Exact copy, no pictures: return all the data below as written.

- [Provided data]:
*** Begin section ***

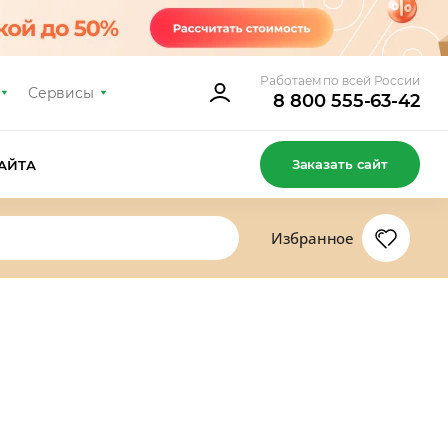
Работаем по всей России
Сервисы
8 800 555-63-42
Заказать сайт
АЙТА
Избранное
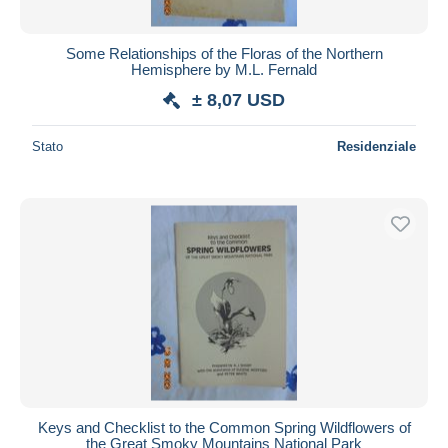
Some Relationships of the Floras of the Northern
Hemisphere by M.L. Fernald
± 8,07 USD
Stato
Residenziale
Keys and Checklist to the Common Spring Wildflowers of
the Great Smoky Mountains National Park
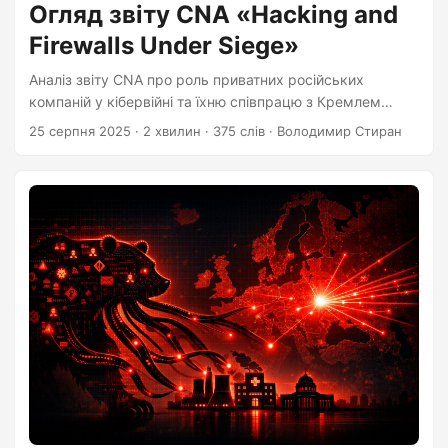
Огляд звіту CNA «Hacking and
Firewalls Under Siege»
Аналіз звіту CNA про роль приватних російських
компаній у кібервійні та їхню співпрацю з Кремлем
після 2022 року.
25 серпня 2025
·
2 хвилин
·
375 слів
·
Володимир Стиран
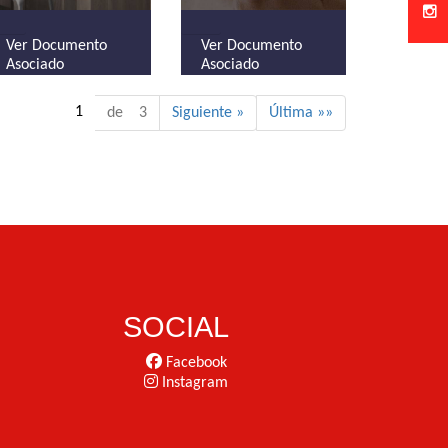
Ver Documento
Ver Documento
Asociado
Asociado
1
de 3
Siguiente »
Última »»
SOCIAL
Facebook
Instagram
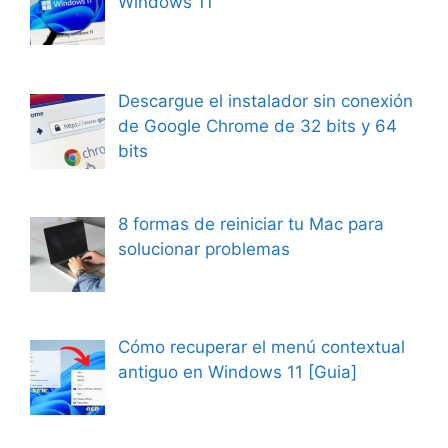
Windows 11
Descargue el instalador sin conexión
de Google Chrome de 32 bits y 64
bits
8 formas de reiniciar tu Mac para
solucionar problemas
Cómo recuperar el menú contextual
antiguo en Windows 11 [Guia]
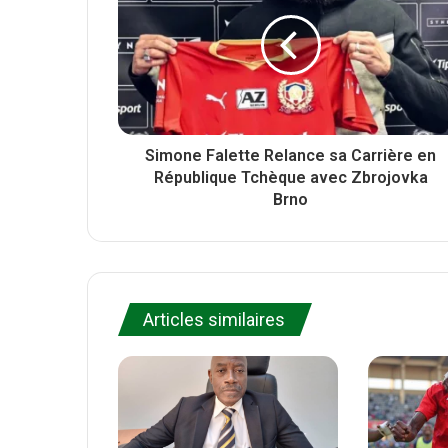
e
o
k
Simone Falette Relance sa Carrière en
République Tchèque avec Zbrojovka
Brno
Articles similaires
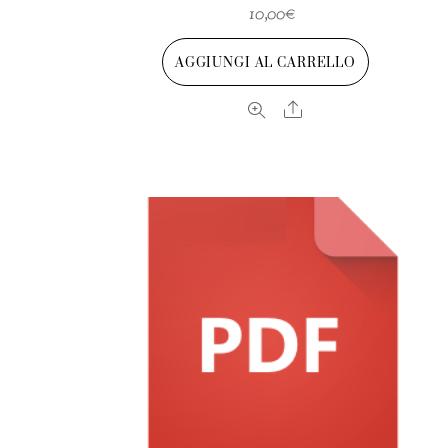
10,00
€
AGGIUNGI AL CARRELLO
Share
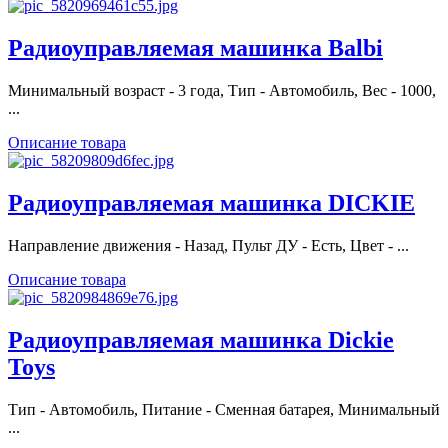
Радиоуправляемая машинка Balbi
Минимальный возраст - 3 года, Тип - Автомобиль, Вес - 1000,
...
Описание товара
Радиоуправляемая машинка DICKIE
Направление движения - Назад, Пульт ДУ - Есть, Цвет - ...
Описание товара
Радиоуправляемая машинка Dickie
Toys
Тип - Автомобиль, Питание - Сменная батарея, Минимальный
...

*** End section ***

- [Result]:
Работаем по всей России
Сервисы
8 800 555-63-42
Заказать сайт
АЙТА
Избранное
Some Relationships of the Floras of the Northern
Hemisphere by M.L. Fernald
± 8,07 USD
Stato
Residenziale
Keys and Checklist to the Common Spring Wildflowers of
the Great Smoky Mountains National Park
Огляд звіту CNA «Hacking and
Firewalls Under Siege»
Аналіз звіту CNA про роль приватних російських
компаній у кібервійні та їхню співпрацю з Кремлем
після 2022 року.
25 серпня 2025
·
2 хвилин
·
375 слів
·
Володимир Стиран
Ver Documento
Ver Documento
Asociado
Asociado
1
de 3
Siguiente »
Última »»
SOCIAL
Facebook
Instagram
Windows 11
Descargue el instalador sin conexión
de Google Chrome de 32 bits y 64
bits
8 formas de reiniciar tu Mac para
solucionar problemas
Cómo recuperar el menú contextual
antiguo en Windows 11 [Guia]
e
o
k
Simone Falette Relance sa Carrière en
République Tchèque avec Zbrojovka
Brno
Articles similaires
10,00
€
AGGIUNGI AL CARRELLO
Share
Радиоуправляемая машинка Balbi
Минимальный возраст - 3 года, Тип - Автомобиль, Вес - 1000,
...
Описание товара
Радиоуправляемая машинка DICKIE
Направление движения - Назад, Пульт ДУ - Есть, Цвет - ...
Описание товара
Радиоуправляемая машинка Dickie
Toys
Тип - Автомобиль, Питание - Сменная батарея, Минимальный
...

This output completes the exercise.